Do they say anything about people with two LAST names?

Like Baker Mayfield and Hunter Strickland, the two examples that shot off the top of my head.

Matthew, Mark, Luke, and John are last names.

Those are rather rare as last names.

Matthews is super common, and I’ve encountered numerous people with the surname Marks (presumably Marx is a variation of same.) Never encountered or even heard of anyone with the last name Mark or Matthew. I remember the name of Frank Luke from reading about history, aside from that I cannot think of anyone else with that last name nor have I ever encountered anyone.

I’ve never heard of, or met, anyone with the last name John. I know of the artist Jasper Johns. Actually, I can remember one guy with the last name John. Gottfried John, who played Orumov in Goldenye. I remember his name because I had a Goldeneye poster as a kid and I have a photographic memory. According to the Wikipedia article about him, he was German, which means that his name would be pronounced “Yoh-n”, not “John.” That’s the one and only person I can think of with the last name John.

So, while those surnames exist, they are not common. And nobody really “says” anything about them.

Someone I can think of with two truly “last namey” last names, is Rogers Hornsby.

My father had three last names. Both his first and middle names were picked because they were the family names of two well-off relatives, in the (sadly futile) hope that he would be recognized in their wills, if not sooner. He hated his first name and eventually legally changed his middle name to his first name and NMI.

On looking at the other responses, now I’m not sure if this is what the OP was looking for.

I still don’t feel like I quite understand the question. “They” who? What sort of things might “they” say? Are you asking whether naming your child that way will get them teased on the playground?

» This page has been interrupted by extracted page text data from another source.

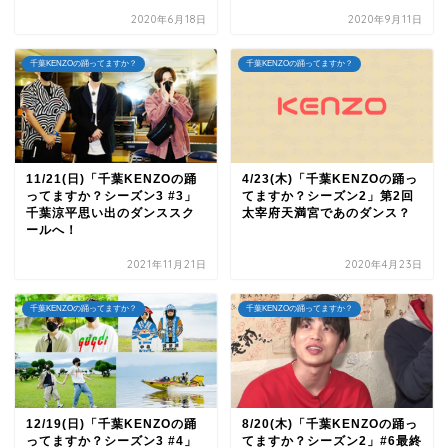
2020年6月18日
2020年9月11日
千葉KENZOの踊ってますか？
千葉KENZOの踊ってますか？
11/21(日)「千葉KENZOの踊
4/23(木)「千葉KENZOの踊っ
ってますか？シーズン3 #3」
てますか？シーズン2」第2回
千葉涼平思い出のダンススク
太宰府天満宮であのダンス？
ールへ！
2021年11月21日
2020年4月23日
千葉KENZOの踊ってますか？
千葉KENZOの踊ってますか？
12/19(日)「千葉KENZOの踊
8/20(木)「千葉KENZOの踊っ
ってますか？シーズン3 #4」
てますか？シーズン2」#6最終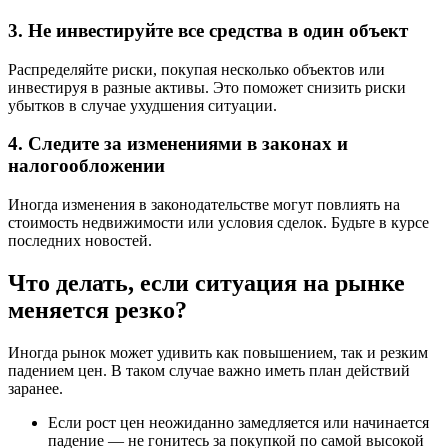
3. Не инвестируйте все средства в один объект
Распределяйте риски, покупая несколько объектов или
инвестируя в разные активы. Это поможет снизить риски
убытков в случае ухудшения ситуации.
4. Следите за изменениями в законах и
налогообложении
Иногда изменения в законодательстве могут повлиять на
стоимость недвижимости или условия сделок. Будьте в курсе
последних новостей.
Что делать, если ситуация на рынке
меняется резко?
Иногда рынок может удивить как повышением, так и резким
падением цен. В таком случае важно иметь план действий
заранее.
Если рост цен неожиданно замедляется или начинается
падение — не гонитесь за покупкой по самой высокой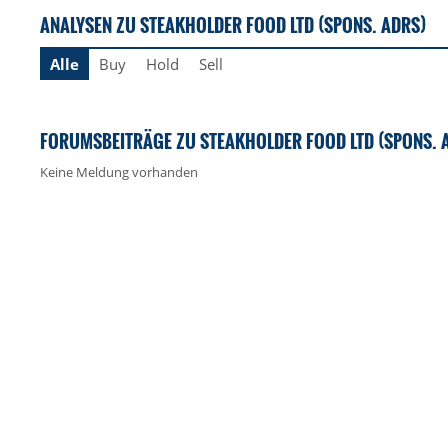
ANALYSEN ZU STEAKHOLDER FOOD LTD (SPONS. ADRS)
Alle
Buy
Hold
Sell
FORUMSBEITRÄGE ZU STEAKHOLDER FOOD LTD (SPONS. 
Keine Meldung vorhanden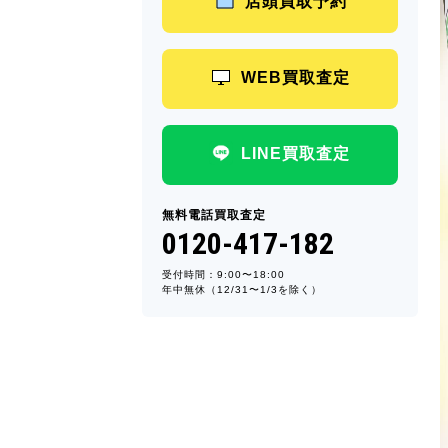
店頭買取予約
WEB買取査定
LINE買取査定
無料電話買取査定
0120-417-182
受付時間：9:00〜18:00
年中無休（12/31〜1/3を除く）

We had a family in our community with the last name Mathieu and a family last name of Daniel. No S
My son has 3 last names, his first name is shortened to a nickname.
But I am like you, I don’t know what the point is.

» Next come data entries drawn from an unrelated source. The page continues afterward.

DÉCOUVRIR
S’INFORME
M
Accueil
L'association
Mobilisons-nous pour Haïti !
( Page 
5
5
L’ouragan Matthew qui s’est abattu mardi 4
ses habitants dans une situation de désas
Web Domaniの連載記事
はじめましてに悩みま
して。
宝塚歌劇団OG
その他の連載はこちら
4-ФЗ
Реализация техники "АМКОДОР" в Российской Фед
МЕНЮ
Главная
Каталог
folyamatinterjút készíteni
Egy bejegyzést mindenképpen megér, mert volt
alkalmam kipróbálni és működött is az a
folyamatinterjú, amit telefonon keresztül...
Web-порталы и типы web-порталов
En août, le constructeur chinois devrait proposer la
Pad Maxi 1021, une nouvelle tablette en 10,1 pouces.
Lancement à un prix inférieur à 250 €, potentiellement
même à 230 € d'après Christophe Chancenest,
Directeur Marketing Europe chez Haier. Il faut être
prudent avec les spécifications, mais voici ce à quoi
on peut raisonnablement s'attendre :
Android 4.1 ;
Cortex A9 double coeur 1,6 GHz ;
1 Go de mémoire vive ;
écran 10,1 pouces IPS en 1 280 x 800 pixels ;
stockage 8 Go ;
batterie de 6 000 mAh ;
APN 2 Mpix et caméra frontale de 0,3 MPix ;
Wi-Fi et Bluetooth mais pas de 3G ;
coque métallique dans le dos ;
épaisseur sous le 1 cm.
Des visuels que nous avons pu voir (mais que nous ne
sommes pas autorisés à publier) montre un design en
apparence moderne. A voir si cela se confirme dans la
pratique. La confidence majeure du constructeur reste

Matthew or Mathew is a pretty common surname among Indian Christians.

I presume the OP is asking about people who have a first name that is typically a last name? Like the popularity of Mackenzie in the 90s? Or people with two literal last names like Delano Roosevelt?

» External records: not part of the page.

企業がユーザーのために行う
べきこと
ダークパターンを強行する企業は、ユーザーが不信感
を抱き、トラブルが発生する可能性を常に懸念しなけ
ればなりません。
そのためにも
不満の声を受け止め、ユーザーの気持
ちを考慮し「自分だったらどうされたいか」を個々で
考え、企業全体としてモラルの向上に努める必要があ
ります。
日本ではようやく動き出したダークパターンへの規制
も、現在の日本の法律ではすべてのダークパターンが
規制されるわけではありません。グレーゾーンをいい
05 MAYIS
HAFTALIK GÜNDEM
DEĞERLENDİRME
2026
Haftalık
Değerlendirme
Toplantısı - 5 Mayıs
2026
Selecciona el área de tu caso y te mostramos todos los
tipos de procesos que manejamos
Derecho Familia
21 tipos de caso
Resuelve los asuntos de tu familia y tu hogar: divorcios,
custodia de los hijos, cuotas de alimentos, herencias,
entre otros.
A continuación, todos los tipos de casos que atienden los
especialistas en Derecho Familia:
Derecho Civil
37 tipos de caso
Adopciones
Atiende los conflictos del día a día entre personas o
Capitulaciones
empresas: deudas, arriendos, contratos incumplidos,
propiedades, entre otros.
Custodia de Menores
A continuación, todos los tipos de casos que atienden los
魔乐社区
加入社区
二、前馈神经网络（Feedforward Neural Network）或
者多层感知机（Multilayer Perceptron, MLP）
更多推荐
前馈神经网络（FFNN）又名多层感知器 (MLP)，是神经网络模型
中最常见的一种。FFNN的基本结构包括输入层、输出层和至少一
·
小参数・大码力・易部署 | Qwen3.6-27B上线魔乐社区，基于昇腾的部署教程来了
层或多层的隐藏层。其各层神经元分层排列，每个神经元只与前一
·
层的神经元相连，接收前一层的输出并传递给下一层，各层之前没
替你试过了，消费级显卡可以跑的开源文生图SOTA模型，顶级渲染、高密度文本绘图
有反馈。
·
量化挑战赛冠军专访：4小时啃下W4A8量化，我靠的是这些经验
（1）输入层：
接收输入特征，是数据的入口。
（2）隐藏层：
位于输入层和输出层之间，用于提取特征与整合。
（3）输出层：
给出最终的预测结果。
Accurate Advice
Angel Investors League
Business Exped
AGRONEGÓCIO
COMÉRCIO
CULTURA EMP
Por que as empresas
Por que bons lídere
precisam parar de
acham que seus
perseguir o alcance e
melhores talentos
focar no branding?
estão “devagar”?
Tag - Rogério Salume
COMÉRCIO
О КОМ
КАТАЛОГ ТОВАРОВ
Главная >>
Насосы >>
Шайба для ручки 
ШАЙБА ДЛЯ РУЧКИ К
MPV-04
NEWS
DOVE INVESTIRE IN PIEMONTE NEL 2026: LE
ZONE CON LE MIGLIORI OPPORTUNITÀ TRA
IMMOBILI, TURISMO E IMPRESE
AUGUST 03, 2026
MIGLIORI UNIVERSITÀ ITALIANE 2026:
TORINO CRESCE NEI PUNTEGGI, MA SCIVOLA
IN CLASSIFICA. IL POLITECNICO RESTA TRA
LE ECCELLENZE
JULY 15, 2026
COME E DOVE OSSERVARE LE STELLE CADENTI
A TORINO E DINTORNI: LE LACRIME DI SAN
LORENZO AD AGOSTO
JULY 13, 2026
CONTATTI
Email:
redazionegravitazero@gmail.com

There’s Elton John and Olivia Newton John.

Fair point, although John is not Elton’s real surname nor is Elton his real Christian name, and Olivia has a double-barrelled British-style hyphenated name, so her true surname is also not John.

I knew a guy who had my two names, reversed. So either I have two last names, or he had two last names, or maybe I have a lastname first and a firstname last or…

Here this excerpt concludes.